While the season could have been a bit better, Purdue still managed another NCAA Tournament appearance and finished towards the top of the Big Ten with a 12-6 record. The team only lost one regular season non-conference game, once again dropping another game in the Crossroads Classic. When it came to their six conference losses, outside of a dreadful road trip to Illinois, the Boilermakers could have won the remaining five games they lost. That was more or less the recurring theme last season, as Purdue couldn’t capitalize on several winnable games and ended up finishing a bit worse than they probably should have.
Part of that had to do with the teams inability to handle the press in end of game situations. Another part of that had to do with the team occasionally struggling shooting the ball from three, with the team stubbornly shooting it repeatedly from outside even when the shots weren’t falling. Purdue seemingly saved faced in the Big Ten Tournament, having a chance to knock off favorite Michigan State before ultimately losing by four points.
There was a bit of a sour taste when Purdue lost in their opening round of the NCAA Tournament to Little Rock, dropping in double overtime by two points. Even more troubling was that the game was entirely winnable, with Purdue failing to close out the end of a game they should have won. It didn’t help that the team hit only 32.1% of their 28 three pointers or that there was no foul called when Johnny Hill was taken down on a drive to the rim in the closing seconds.
While the end result of last year definitely left a bad taste in Purdue’s mouth, the team has enough talent returning that they should be able to build off of the success from the past two seasons.
2. Offseason Exits
Purdue loses a ton of talent from last season, though the team could be even better this season. It’s a weird thing to say, but it’s the truth. The team is set to lose three key players from last season in A.J. Hammons, Rapheal Davis and Johnny Hill, as well as Kendall Stephens, redshirt freshman Grant Weatherford and walk-on Stephen Toyra.

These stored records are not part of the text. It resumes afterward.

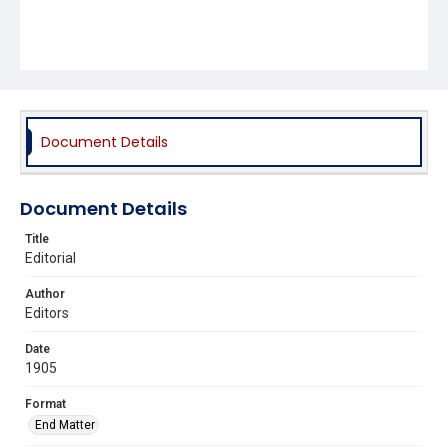
Document Details
Document Details
Title
Editorial
Author
Editors
Date
1905
Format
End Matter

The biggest loss by far is A.J. Hammons, who was an AP Honorable Mention All-American, First-Team All-Big Ten selection and the Big Ten Defensive Player of the Year. Hammons finally graduated this past season and ended up being drafted with the 46th pick of the 2016 Draft by the Dallas Mavericks. In his senior season he averaged 15.0 points, 8.2 rebounds and 2.5 blocks per game for the Boilers. A.J. had some growing pains when he arrived on campus, but he eventually blossomed into a dominating inside presence, as well as the top defender in the Big Ten. His loss will obviously have a huge effect on Purdue heading forward, but having Isaac Haas spell him the past two seasons, as well as the return of sophomore Caleb Swanigan, will help soften the blow.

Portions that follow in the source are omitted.